In 2014 alone, 328 natural disasters affected more than 107 million people and caused nearly $100 billion in damages, according to the Brussels-based Centre for Research on the Epidemiology of Disasters. As climate-related incidents increase, natural resources become scarcer, and volatility and risk intensify around the globe, successful companies actively identify and manage risk, while developing robust contingency plans.
Mitigating environmental risks is crucial for manufacturing executives to safeguard material flows upstream in the supply chain. Integrating manufacturing with risk management for the entire corporate supply chain is a strong first step. Winners will be those companies that understand what drives risk and build in resilience and effective response mechanisms.
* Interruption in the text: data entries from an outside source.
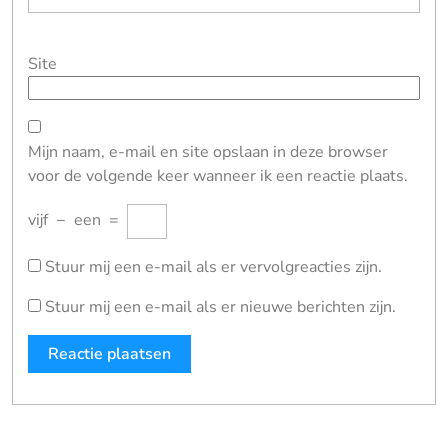
Site
Mijn naam, e-mail en site opslaan in deze browser
voor de volgende keer wanneer ik een reactie plaats.
vijf
−
een
=
Stuur mij een e-mail als er vervolgreacties zijn.
Stuur mij een e-mail als er nieuwe berichten zijn.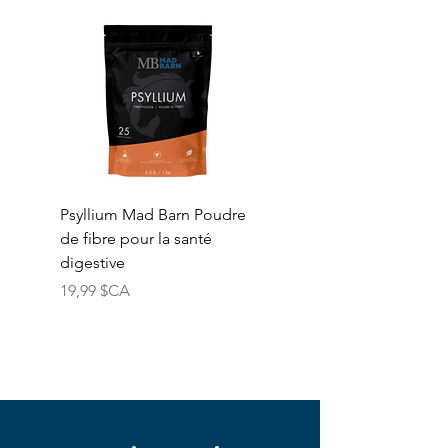
Psyllium Mad Barn Poudre
Vitamine E Mad Barn
de fibre pour la santé
Poudre de vitamine E
digestive
naturelle pure
Prix
Prix
19,99 $CA
74,99 $CA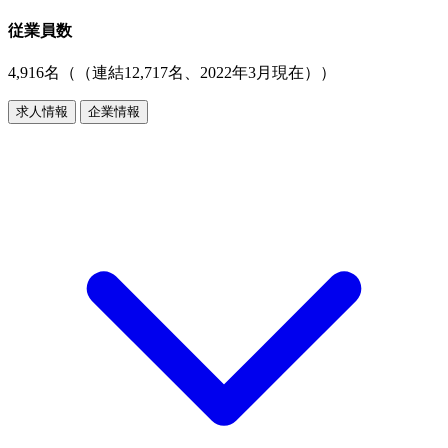
従業員数
4,916名（（連結12,717名、2022年3月現在））
求人情報
企業情報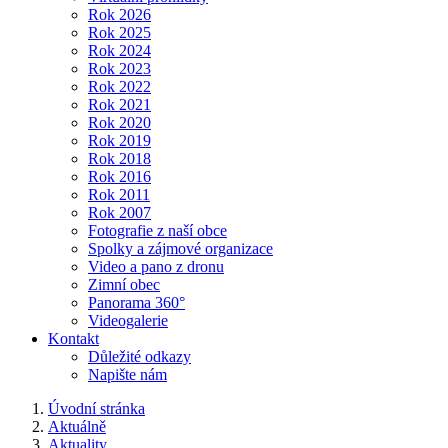
Rok 2026
Rok 2025
Rok 2024
Rok 2023
Rok 2022
Rok 2021
Rok 2020
Rok 2019
Rok 2018
Rok 2016
Rok 2011
Rok 2007
Fotografie z naší obce
Spolky a zájmové organizace
Video a pano z dronu
Zimní obec
Panorama 360°
Videogalerie
Kontakt
Důležité odkazy
Napište nám
Úvodní stránka
Aktuálně
Aktuality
Toyota is among the first companies to address this strategic trend, following the disastrous 2011 earthquake and tsunami in Japan. Even though the automaker cannot predict the exact nature of future supply chain disruptions, its risk management plan now ensures that it can recover within two weeks of any disaster.
It is vital to fully understand the environmental changes and risks in your supply chain, not only as they could occur within your industry, but also as they could affect the industries of your suppliers and customers. Constant monitoring of risks and swift adoption of corrective measures as soon as early warning signs are detected is an excellent first measure. Also, it is wise to develop aligned mitigation plans that span all functions.